*Data under study*:
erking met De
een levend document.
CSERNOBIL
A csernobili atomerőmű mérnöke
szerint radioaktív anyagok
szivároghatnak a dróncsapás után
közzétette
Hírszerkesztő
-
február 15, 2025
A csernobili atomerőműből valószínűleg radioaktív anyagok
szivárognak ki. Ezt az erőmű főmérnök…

*Task description*: For this exercise, please copy exactly the lines from the one holding "A csernobili atomerőműből" through the end of the records, the first and last included.

*Task solution*:
A csernobili atomerőműből valószínűleg radioaktív anyagok
szivárognak ki. Ezt az erőmű főmérnök…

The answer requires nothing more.